■ **WHAT THE TASK REQUIRES**: Find the line containing "private language courses for" in the entries below. Restate it and each line after it, word for word, up to and including the line containing "Compare Ahli United BHD".

■ **INFORMATION GIVEN**:

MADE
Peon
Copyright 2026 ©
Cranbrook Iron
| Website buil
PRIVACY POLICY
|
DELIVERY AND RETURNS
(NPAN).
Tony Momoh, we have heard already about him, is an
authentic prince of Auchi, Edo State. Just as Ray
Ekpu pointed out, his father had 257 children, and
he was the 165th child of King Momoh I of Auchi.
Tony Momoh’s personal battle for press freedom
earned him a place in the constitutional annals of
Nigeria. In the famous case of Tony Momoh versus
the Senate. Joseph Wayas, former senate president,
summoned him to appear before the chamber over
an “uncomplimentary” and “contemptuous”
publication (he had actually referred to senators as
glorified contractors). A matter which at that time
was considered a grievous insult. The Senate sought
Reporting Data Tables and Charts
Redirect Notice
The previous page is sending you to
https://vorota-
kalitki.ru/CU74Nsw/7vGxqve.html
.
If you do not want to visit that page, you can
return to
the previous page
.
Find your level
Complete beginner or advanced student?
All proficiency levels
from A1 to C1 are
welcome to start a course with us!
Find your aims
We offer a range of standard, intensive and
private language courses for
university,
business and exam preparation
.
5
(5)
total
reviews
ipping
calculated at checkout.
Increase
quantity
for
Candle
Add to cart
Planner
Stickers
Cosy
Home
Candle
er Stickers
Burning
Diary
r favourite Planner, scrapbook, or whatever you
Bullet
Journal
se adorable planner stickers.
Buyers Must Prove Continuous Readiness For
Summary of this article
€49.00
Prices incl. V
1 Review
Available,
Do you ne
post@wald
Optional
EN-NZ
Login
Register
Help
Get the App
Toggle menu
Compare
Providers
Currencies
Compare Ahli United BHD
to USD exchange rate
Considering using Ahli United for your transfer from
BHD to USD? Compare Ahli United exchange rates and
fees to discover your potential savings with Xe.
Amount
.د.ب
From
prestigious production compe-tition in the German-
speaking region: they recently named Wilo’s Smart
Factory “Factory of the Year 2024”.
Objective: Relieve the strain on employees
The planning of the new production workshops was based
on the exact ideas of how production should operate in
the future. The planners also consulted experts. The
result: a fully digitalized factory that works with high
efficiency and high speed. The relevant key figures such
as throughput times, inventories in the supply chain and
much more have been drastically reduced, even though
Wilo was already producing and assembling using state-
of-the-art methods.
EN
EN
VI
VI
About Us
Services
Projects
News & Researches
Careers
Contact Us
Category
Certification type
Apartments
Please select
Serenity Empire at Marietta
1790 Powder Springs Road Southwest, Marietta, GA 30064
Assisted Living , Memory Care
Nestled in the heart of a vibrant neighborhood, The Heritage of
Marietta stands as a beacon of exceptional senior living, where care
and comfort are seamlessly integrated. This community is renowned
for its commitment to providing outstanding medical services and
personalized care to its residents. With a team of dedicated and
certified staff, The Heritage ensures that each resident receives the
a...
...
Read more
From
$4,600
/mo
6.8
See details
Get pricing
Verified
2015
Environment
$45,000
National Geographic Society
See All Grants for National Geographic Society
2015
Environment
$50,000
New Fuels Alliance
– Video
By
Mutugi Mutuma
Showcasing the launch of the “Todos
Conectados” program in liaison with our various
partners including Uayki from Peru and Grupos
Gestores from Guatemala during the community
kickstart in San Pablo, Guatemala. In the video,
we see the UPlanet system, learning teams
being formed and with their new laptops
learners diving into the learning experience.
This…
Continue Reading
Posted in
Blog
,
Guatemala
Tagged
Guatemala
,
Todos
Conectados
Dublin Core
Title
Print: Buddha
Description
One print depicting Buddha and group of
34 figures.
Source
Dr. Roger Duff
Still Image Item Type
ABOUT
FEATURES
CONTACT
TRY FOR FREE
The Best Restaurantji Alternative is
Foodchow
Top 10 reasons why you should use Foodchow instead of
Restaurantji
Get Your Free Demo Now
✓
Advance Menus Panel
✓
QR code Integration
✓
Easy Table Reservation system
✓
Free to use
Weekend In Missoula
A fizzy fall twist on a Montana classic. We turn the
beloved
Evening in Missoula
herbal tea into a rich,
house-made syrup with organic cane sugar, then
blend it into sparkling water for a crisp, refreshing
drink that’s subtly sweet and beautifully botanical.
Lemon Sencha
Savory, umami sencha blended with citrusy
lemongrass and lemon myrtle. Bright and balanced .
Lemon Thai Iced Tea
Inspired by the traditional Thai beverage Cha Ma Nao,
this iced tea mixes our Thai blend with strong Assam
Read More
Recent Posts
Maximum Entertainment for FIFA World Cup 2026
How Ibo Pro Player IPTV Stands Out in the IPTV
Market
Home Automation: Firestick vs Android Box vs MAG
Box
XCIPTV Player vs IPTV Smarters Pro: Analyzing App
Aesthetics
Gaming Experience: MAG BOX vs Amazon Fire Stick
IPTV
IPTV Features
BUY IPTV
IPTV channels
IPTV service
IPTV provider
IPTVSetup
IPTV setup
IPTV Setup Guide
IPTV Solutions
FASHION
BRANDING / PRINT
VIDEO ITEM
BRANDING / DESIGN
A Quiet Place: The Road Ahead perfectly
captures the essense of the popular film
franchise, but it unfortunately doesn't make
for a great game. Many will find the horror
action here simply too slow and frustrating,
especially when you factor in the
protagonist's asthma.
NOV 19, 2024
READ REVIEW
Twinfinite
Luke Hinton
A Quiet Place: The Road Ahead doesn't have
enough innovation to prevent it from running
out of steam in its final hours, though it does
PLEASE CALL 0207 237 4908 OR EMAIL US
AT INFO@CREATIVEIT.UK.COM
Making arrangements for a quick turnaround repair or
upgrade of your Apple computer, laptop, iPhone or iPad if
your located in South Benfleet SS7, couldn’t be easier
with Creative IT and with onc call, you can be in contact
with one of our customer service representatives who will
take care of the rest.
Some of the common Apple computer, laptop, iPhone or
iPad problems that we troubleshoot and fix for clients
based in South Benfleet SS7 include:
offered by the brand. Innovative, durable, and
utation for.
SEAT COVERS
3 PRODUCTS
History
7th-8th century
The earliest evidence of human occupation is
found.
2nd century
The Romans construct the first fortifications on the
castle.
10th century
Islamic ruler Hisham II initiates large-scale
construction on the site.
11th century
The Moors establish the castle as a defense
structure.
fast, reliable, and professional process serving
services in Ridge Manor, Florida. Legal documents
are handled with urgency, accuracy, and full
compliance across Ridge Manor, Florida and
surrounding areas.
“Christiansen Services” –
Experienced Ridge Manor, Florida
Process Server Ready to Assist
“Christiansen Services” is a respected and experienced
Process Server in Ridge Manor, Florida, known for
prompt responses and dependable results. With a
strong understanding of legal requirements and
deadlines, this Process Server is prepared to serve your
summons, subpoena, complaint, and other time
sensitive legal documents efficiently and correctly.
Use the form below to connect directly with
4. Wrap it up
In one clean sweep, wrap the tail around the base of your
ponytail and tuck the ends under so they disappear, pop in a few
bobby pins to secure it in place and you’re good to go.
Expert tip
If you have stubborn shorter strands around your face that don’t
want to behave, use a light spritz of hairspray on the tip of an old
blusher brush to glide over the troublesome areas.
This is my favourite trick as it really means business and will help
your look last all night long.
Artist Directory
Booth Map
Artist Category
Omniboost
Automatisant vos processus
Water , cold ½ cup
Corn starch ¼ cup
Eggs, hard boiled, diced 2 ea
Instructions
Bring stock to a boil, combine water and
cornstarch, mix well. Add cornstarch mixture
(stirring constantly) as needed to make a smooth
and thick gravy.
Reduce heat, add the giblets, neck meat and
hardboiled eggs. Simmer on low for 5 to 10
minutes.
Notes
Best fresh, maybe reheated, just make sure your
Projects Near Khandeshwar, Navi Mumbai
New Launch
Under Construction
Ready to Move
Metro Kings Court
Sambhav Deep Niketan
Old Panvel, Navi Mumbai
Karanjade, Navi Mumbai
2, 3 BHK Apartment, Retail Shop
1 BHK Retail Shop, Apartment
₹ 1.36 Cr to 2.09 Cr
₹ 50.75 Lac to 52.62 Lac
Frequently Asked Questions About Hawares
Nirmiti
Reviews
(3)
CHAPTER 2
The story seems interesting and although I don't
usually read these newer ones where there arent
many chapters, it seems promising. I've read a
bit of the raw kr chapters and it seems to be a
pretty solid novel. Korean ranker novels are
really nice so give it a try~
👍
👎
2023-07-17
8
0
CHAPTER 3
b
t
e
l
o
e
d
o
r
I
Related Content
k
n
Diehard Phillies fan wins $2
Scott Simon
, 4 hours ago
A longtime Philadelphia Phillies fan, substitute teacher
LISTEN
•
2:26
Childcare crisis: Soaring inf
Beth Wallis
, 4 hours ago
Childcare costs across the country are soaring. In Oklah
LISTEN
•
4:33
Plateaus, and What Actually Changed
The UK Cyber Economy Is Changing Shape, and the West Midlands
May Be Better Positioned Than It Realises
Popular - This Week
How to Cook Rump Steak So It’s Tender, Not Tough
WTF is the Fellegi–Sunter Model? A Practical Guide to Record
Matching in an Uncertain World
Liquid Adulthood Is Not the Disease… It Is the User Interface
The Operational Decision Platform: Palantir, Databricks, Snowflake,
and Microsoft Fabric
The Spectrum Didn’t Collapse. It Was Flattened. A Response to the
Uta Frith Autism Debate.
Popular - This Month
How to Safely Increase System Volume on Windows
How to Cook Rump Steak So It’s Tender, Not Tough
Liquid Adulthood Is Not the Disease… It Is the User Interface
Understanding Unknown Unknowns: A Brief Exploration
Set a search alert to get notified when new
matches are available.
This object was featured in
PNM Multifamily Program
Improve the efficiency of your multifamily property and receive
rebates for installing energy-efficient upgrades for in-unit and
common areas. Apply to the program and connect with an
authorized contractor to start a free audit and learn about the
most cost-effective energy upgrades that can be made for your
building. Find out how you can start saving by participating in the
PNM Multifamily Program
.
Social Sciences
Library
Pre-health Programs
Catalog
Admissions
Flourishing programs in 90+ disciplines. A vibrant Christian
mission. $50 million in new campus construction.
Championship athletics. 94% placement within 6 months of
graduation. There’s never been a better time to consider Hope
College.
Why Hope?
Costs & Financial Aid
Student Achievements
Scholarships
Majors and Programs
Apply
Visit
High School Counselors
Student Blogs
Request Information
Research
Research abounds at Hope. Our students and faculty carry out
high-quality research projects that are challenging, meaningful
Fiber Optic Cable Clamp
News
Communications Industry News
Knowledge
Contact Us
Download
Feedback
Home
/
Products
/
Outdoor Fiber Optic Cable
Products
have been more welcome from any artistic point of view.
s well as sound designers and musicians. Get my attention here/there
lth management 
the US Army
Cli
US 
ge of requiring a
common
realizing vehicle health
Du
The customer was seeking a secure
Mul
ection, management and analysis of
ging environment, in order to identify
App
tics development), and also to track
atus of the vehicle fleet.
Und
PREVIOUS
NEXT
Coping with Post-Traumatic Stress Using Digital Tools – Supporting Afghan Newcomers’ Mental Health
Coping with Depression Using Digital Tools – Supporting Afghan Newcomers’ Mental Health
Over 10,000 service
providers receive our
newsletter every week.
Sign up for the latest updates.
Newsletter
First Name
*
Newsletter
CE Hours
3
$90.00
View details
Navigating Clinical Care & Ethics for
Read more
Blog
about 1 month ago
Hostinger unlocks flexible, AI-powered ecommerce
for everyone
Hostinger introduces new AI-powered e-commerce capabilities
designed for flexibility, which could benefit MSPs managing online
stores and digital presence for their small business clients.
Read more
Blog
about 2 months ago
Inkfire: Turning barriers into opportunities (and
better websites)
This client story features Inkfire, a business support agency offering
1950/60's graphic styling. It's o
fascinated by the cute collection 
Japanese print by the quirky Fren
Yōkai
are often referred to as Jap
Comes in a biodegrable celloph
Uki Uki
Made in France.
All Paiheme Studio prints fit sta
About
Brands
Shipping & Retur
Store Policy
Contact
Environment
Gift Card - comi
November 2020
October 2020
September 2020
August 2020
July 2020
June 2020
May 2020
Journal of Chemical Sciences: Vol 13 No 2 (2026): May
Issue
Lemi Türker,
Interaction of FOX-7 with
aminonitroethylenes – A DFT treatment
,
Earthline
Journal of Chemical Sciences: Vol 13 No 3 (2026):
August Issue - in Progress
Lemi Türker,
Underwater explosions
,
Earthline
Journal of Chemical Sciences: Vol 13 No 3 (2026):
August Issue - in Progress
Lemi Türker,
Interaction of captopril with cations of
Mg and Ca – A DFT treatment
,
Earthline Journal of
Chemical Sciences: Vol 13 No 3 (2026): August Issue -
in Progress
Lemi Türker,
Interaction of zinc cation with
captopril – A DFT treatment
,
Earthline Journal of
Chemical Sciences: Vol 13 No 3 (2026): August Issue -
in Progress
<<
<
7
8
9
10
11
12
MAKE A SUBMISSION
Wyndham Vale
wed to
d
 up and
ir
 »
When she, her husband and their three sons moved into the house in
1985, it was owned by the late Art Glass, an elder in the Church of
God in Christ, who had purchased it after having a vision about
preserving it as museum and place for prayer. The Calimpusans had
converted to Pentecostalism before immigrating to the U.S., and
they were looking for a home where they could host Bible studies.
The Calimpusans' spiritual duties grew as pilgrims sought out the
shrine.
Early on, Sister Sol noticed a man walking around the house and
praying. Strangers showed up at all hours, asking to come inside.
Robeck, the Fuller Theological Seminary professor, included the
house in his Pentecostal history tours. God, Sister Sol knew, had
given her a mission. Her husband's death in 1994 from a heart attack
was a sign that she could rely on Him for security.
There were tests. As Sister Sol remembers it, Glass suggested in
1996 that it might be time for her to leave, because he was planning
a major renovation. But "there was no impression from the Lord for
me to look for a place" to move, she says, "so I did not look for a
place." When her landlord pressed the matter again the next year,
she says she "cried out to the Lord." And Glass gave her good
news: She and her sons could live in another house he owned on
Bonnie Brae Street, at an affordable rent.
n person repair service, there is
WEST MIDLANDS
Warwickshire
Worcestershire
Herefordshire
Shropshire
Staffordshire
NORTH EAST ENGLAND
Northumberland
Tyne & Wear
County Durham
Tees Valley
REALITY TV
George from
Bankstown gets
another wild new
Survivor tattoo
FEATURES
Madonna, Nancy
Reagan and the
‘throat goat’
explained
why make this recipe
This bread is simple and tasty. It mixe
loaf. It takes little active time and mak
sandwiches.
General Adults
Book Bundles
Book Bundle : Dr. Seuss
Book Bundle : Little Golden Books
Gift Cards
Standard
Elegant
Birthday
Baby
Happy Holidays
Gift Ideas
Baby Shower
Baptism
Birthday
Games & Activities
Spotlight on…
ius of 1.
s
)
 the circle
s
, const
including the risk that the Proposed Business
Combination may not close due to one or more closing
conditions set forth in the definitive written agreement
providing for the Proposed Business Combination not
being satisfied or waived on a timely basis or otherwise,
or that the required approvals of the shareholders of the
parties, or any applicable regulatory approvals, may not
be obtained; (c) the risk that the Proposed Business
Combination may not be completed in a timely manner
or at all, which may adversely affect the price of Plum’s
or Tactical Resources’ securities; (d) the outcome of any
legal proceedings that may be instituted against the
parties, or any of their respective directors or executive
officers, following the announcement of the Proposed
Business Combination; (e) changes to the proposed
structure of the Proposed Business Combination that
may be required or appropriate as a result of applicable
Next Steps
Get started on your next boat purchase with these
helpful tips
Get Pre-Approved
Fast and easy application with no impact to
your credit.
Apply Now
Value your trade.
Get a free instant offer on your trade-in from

■ **SOLUTION TO THIS EXERCISE**:
private language courses for
university,
business and exam preparation
.
5
(5)
total
reviews
ipping
calculated at checkout.
Increase
quantity
for
Candle
Add to cart
Planner
Stickers
Cosy
Home
Candle
er Stickers
Burning
Diary
r favourite Planner, scrapbook, or whatever you
Bullet
Journal
se adorable planner stickers.
Buyers Must Prove Continuous Readiness For
Summary of this article
€49.00
Prices incl. V
1 Review
Available,
Do you ne
post@wald
Optional
EN-NZ
Login
Register
Help
Get the App
Toggle menu
Compare
Providers
Currencies
Compare Ahli United BHD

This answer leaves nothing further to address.